[What you will do]
From the entries below, copy each line in which the word "gauche" occurs.

[Given entries]
-*-

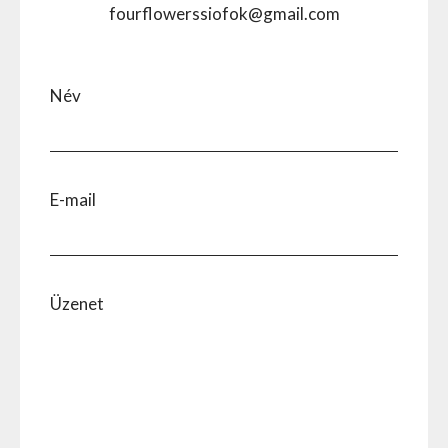
fourflowerssiofok@gmail.com
Név
E-mail
Üzenet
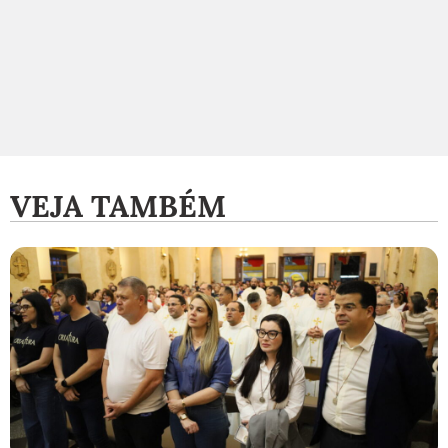
VEJA TAMBÉM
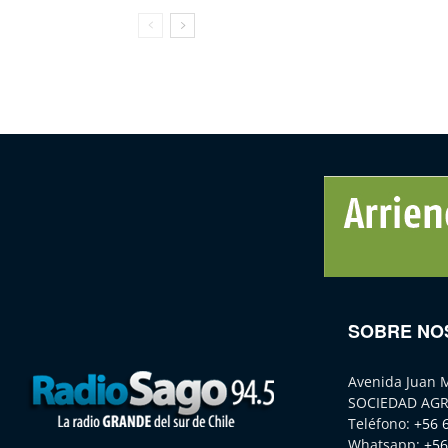
SOBRE NO
Avenida Juan 
SOCIEDAD AGR
Teléfono:
+56 
Whatsapp:
+56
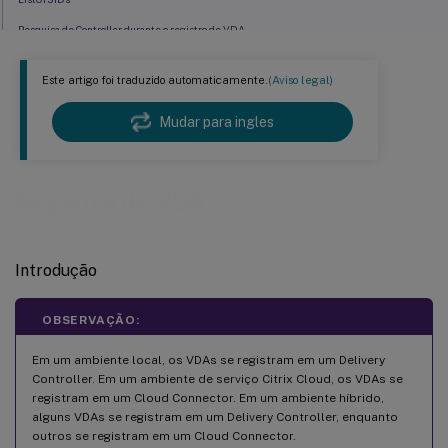
Pesquisa de Controller durante o registro de VDA
Sequenciamento de ligação LDAP durante o registro de VDA usando um controlador de
domínio somente leitura
Este artigo foi traduzido automaticamente.
(Aviso legal)
Solucionar problemas de registro de VDA
Mudar para ingles
Registro de VDA
Introdução
OBSERVAÇÃO:
Em um ambiente local, os VDAs se registram em um Delivery
Controller. Em um ambiente de serviço Citrix Cloud, os VDAs se
registram em um Cloud Connector. Em um ambiente híbrido,
alguns VDAs se registram em um Delivery Controller, enquanto
outros se registram em um Cloud Connector.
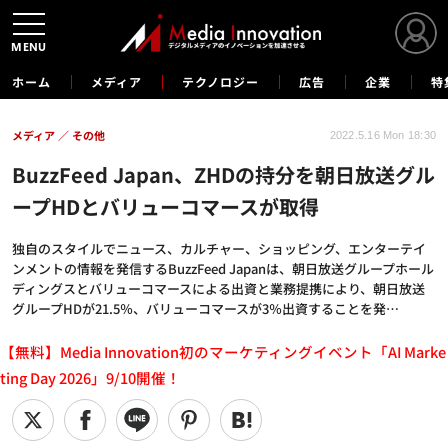
MENU
ホーム
メディア
テクノロジー
広告
企業
特
メディア
その他
2022.5.16 Mon 18:30
BuzzFeed Japan、ZHDの持分を朝日放送グル
ープHDとバリューコマースが取得
独自のスタイルでニュース、カルチャー、ショッピング、エンターテイ
ンメントの情報を発信するBuzzFeed Japanは、朝日放送グループホール
ディングスとバリューコマースによる出資と業務提携により、朝日放送
グループHDが21.5％、バリューコマースが3％出資することを発…
【無料】Media Innovation初のマーケティングイベント「AI Marke
ting Day 2026」9/10開催！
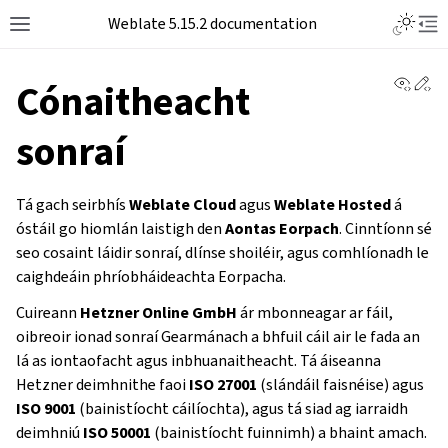
Weblate 5.15.2 documentation
View 
Ed
Cónaitheacht
sonraí
Tá gach seirbhís
Weblate Cloud
agus
Weblate Hosted
á
óstáil go hiomlán laistigh den
Aontas Eorpach
. Cinntíonn sé
seo cosaint láidir sonraí, dlínse shoiléir, agus comhlíonadh le
caighdeáin phríobháideachta Eorpacha.
Cuireann
Hetzner Online GmbH
ár mbonneagar ar fáil,
oibreoir ionad sonraí Gearmánach a bhfuil cáil air le fada an
lá as iontaofacht agus inbhuanaitheacht. Tá áiseanna
Hetzner deimhnithe faoi
ISO 27001
(slándáil faisnéise) agus
ISO 9001
(bainistíocht cáilíochta), agus tá siad ag iarraidh
deimhniú
ISO 50001
(bainistíocht fuinnimh) a bhaint amach.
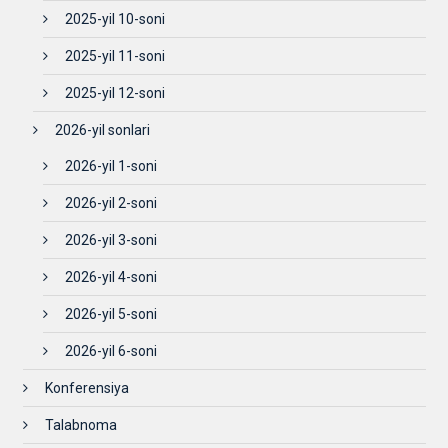
2025-yil 10-soni
2025-yil 11-soni
2025-yil 12-soni
2026-yil sonlari
2026-yil 1-soni
2026-yil 2-soni
2026-yil 3-soni
2026-yil 4-soni
2026-yil 5-soni
2026-yil 6-soni
Konferensiya
Talabnoma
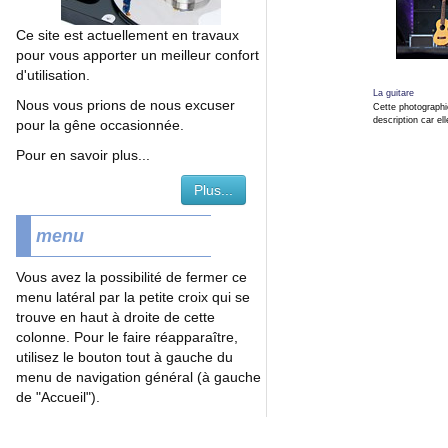
Ce site est actuellement en travaux
pour vous apporter un meilleur confort
d'utilisation.
La guitare
Nous vous prions de nous excuser
Cette photographi
description car ell
pour la gêne occasionnée.
Pour en savoir plus...
Plus...
menu
Vous avez la possibilité de fermer ce
menu latéral par la petite croix qui se
trouve en haut à droite de cette
colonne. Pour le faire réapparaître,
utilisez le bouton tout à gauche du
menu de navigation général (à gauche
de "Accueil").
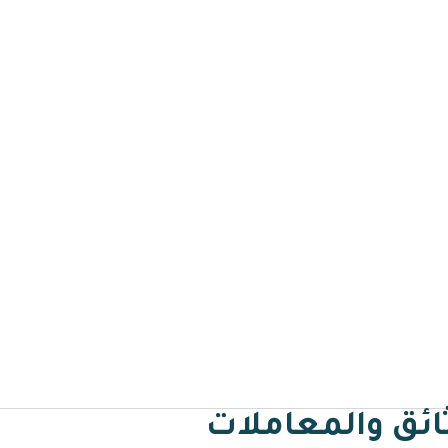
الرئيسية
لماذا مسار
مميزات مسار
خدمات مسار
تطب
رقمية لتنظيم الوثائق والمعا
ائق والمعاملات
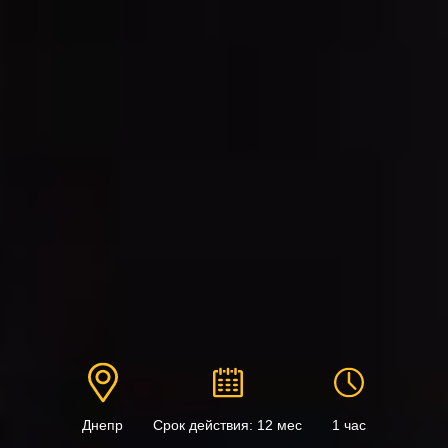
Днепр
Срок действия: 12 мес
1 час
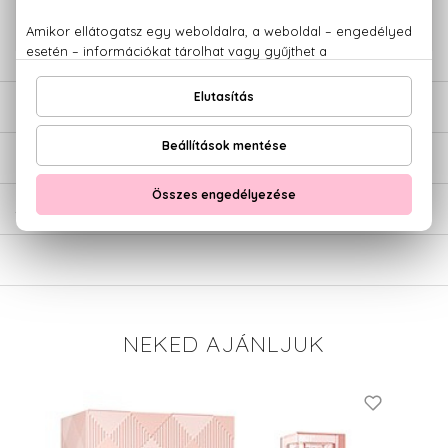
779 1926
LEÍRÁS
ÉRTÉKELÉSEK (0)
SZÁLLÍTÁS
NEKED AJÁNLJUK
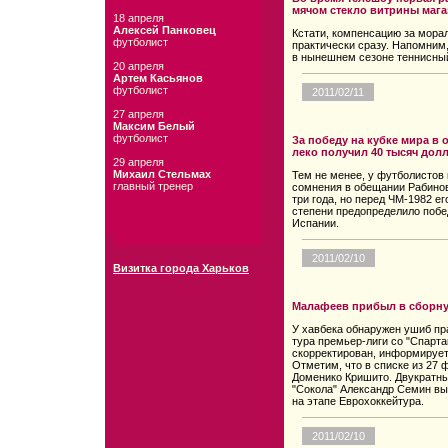
мячом стекло витрины мага
18 апреля
Алексей Панковец
Кстати, компенсацию за мора
футболист
практически сразу. Напомним
в нынешнем сезоне теннисны
20 апреля
Артем Касьянов
футболист
2011/02/11
27 апреля
Максим Белый
футболист
За победу на кубке мира в 
леко получил 40 тысяч дол
29 апреля
Михаил Стельмах
Тем не менее, у футболистов
главный тренер
сомнения в обещании Рабино
три года, но перед ЧМ-1982 е
степени предопределило побе
Испании.
2011/02/10
Визитка города Харьков
Малафеев прибыл в сборн
У хавбека обнаружен ушиб пра
тура премьер-лиги со "Спарта
скорректирован, информирует 
Отметим, что в списке из 27 
Доменико Кришито. Двукратны
"Сокола" Александр Семин вы
на этапе Еврохоккейтура.
2011/02/10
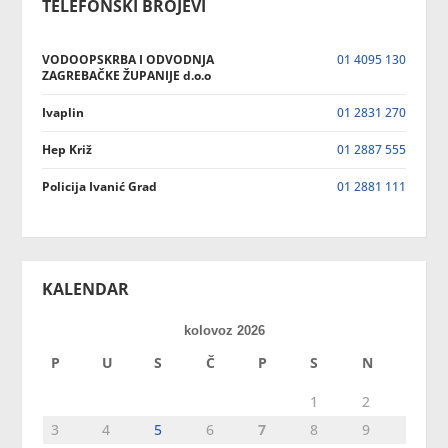
TELEFONSKI BROJEVI
VODOOPSKRBA I ODVODNJA
01 4095 130
ZAGREBAČKE ŽUPANIJE d.o.o
Ivaplin
01 2831 270
Hep Križ
01 2887 555
Policija Ivanić Grad
01 2881 111
KALENDAR
kolovoz 2026
P
U
S
Č
P
S
N
1
2
3
4
5
6
7
8
9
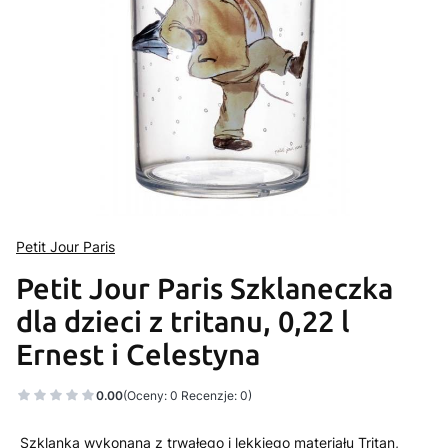
Petit Jour Paris
Petit Jour Paris Szklaneczka
dla dzieci z tritanu, 0,22 l
Ernest i Celestyna
0.00
(Oceny: 0 Recenzje: 0)
Szklanka wykonana z trwałego i lekkiego materiału Tritan,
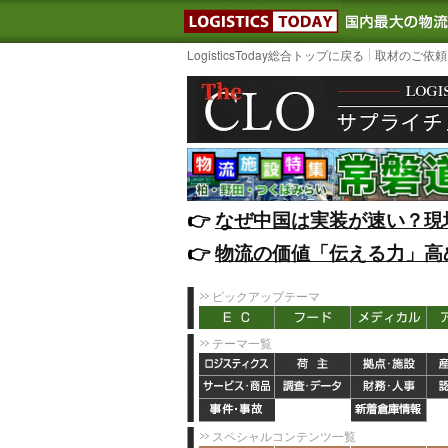
LOGISTIC
LogisticsToday総合トップに戻る
取材のご依頼
👉️
なぜ中国は実装が速い？現
👉️
物流の価値「伝える力」高
ピックアップテーマ
テーマ一覧
スペシャルコンテンツ一覧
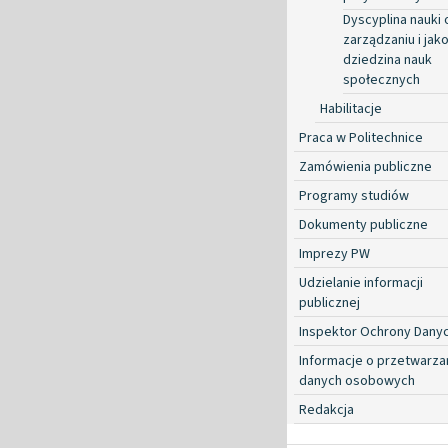
Dyscyplina nauki 
zarządzaniu i jako
dziedzina nauk
społecznych
Habilitacje
Praca w Politechnice
Zamówienia publiczne
Programy studiów
Dokumenty publiczne
Imprezy PW
Udzielanie informacji
publicznej
Inspektor Ochrony Dany
Informacje o przetwarza
danych osobowych
Redakcja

-*-

[Solved exercise]
utilisez le bouton tout à gauche du
menu de navigation général (à gauche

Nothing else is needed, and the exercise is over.